Ils changeaient de visage sous les parpaings du ciel

Et leurs avis différaient selon le sens du vent

Parfois je me taisais, les regardais passer, mus

Par le vol de myriades d’oiseaux qui les poussaient

Jusqu’aux frontières du désert, où ils fondaient en larmes

Sans que j’en sache rien. La voûte céleste était alors un monde

plus aride encore, pas un bourgeon de vapeur blanche

Ne naviguait, pas de stratonimbus, de cirrus en troupeaux,

Pas même les traits tirés par la houache des avions surchargés.

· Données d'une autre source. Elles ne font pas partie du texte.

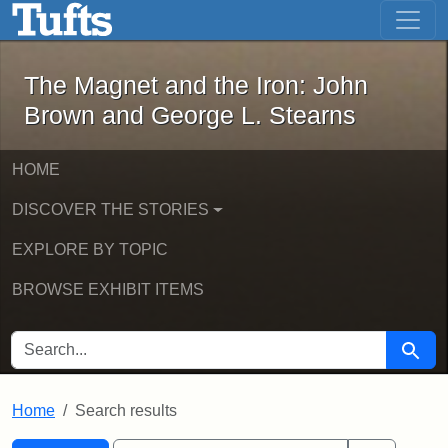
The Magnet and the Iron: John Brown
Skip to main content
Skip to search
Skip to first result
The Magnet and the Iron: John
Brown and George L. Stearns
HOME
DISCOVER THE STORIES
EXPLORE BY TOPIC
BROWSE EXHIBIT ITEMS
SEARCH FOR
Searc
Home
Search results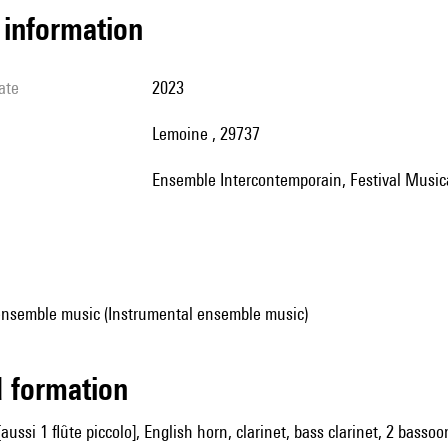
l information
ate
2023
Lemoine , 29737
Ensemble Intercontemporain, Festival Music
ensemble music (Instrumental ensemble music)
ed formation
[aussi 1 flûte piccolo], English horn, clarinet, bass clarinet, 2 bass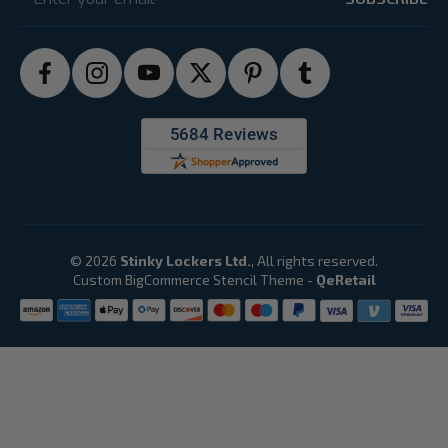
© 2026
Stinky Lockers Ltd.
, All rights reserved.
Custom BigCommerce Stencil Theme
-
QeRetail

Toute trace avait disparu. Je dus alors, pour perdre mes rêveries

Plonger mes yeux dans les tiens : ils avaient la couleur séraphique

Du blanc de l’œil des vierges, et le bleuté magique des iris

Que les peintres à coups de pinceaux teignent d’étrange façon

Mais voyant le masque dérisoire de ton visage pâle j’ai préféré plonger

Dans la mer écumante, m’enfoncer sans ailes, tel Icare désespéré

D’avoir fui les nuages à l’ombre de sa vie, et les avions de ligne

Qui dessinaient dans le ciel leurs mailles polluantes, altocumulus

Et vapeurs d’eau disparues à jamais dans l’azur de l’ultime voyage.